▶ RECORDS:
▼
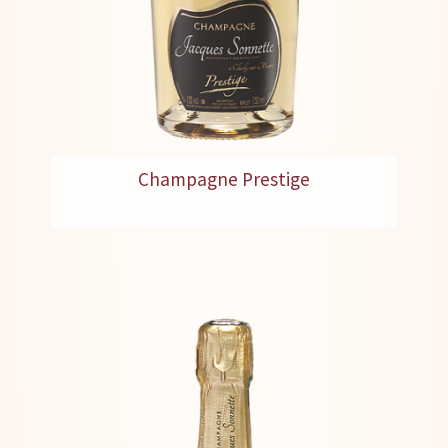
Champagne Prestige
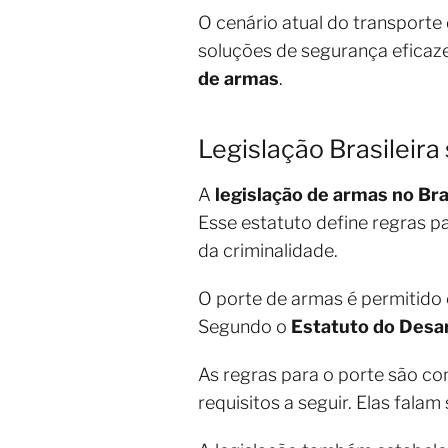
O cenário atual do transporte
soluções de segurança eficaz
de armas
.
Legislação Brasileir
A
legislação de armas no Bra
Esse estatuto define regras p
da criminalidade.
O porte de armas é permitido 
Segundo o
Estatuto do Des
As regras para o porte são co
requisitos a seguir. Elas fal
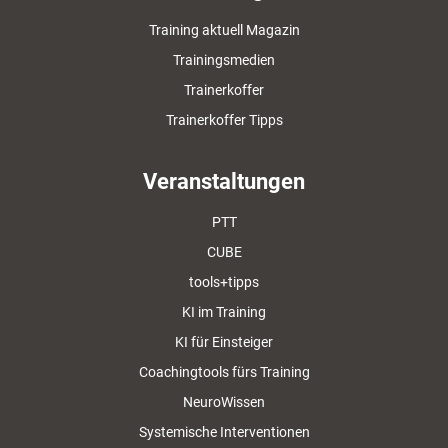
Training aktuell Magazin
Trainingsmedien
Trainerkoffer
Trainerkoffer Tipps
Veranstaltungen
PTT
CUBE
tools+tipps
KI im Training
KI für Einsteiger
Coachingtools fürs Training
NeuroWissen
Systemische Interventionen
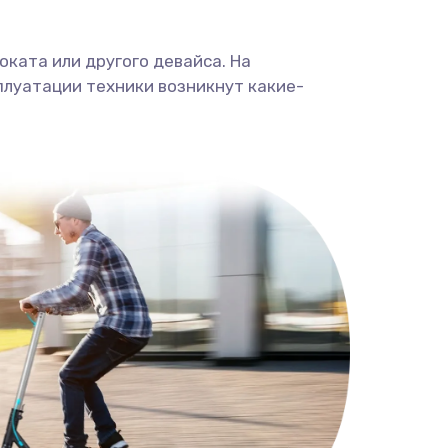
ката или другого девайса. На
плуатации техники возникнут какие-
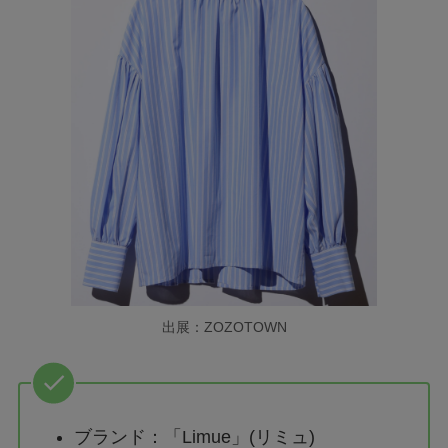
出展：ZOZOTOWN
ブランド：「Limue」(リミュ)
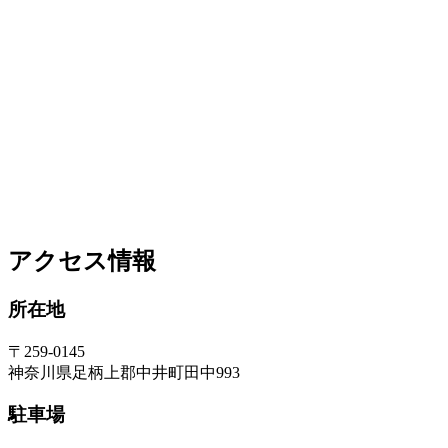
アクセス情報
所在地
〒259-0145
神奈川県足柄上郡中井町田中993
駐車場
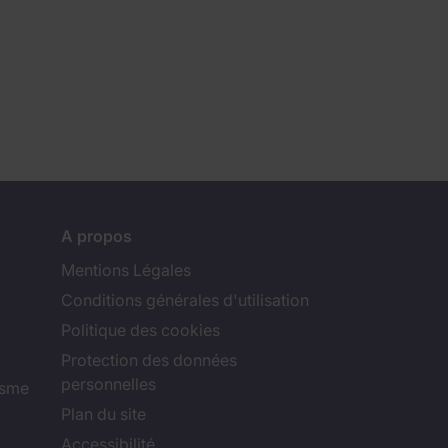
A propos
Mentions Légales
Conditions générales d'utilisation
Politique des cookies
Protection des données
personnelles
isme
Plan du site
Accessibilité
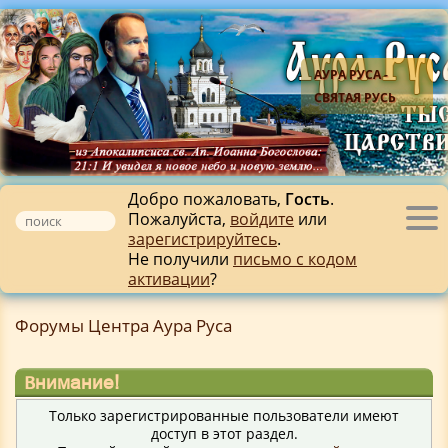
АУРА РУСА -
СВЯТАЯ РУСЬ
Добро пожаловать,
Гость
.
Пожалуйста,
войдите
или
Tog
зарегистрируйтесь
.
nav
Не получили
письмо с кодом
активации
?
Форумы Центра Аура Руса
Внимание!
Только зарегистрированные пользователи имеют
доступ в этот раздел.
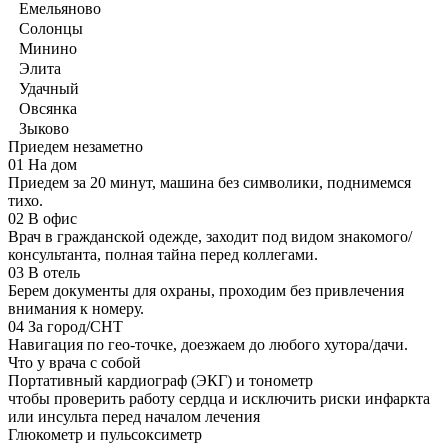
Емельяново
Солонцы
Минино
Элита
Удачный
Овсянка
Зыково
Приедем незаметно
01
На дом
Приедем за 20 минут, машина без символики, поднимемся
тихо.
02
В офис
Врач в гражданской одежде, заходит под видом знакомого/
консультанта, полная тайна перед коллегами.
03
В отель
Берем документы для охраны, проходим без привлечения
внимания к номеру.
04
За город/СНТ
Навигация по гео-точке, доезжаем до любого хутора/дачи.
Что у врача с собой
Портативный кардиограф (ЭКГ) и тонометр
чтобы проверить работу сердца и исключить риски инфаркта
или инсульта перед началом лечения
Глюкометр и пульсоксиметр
▲
▶ WHAT YOU WILL DO: Print the data above exactly; drop every picture.

▶ RESULT OF THIS TASK:
Champagne Prestige
O cenário atual do transporte
soluções de segurança eficaz
de armas
.
Legislação Brasileir
A
legislação de armas no Bra
Esse estatuto define regras p
da criminalidade.
O porte de armas é permitido 
Segundo o
Estatuto do Des
As regras para o porte são co
requisitos a seguir. Elas fal
Training aktuell Magazin
Trainingsmedien
Trainerkoffer
Trainerkoffer Tipps
Veranstaltungen
PTT
CUBE
tools+tipps
KI im Training
KI für Einsteiger
Coachingtools fürs Training
NeuroWissen
Systemische Interventionen
ката или другого девайса. На
плуатации техники возникнут какие-
出展：ZOZOTOWN
ブランド：「Limue」(リミュ)
アクセス情報
所在地
〒259-0145
神奈川県足柄上郡中井町田中993
駐車場
A propos
Mentions Légales
Conditions générales d'utilisation
Politique des cookies
Protection des données
personnelles
isme
Plan du site
Accessibilité
АУРА РУСА -
СВЯТАЯ РУСЬ
Добро пожаловать,
Гость
.
Пожалуйста,
войдите
или
Tog
зарегистрируйтесь
.
nav
Не получили
письмо с кодом
активации
?
Форумы Центра Аура Руса
Внимание!
Только зарегистрированные пользователи имеют
доступ в этот раздел.
Емельяново
Солонцы
Минино
Элита
Удачный
Овсянка
Зыково
Приедем незаметно
01
На дом
Приедем за 20 минут, машина без символики, поднимемся
тихо.
02
В офис
Врач в гражданской одежде, заходит под видом знакомого/
консультанта, полная тайна перед коллегами.
03
В отель
Берем документы для охраны, проходим без привлечения
внимания к номеру.
04
За город/СНТ
Навигация по гео-точке, доезжаем до любого хутора/дачи.
Что у врача с собой
Портативный кардиограф (ЭКГ) и тонометр
чтобы проверить работу сердца и исключить риски инфаркта
или инсульта перед началом лечения
Глюкометр и пульсоксиметр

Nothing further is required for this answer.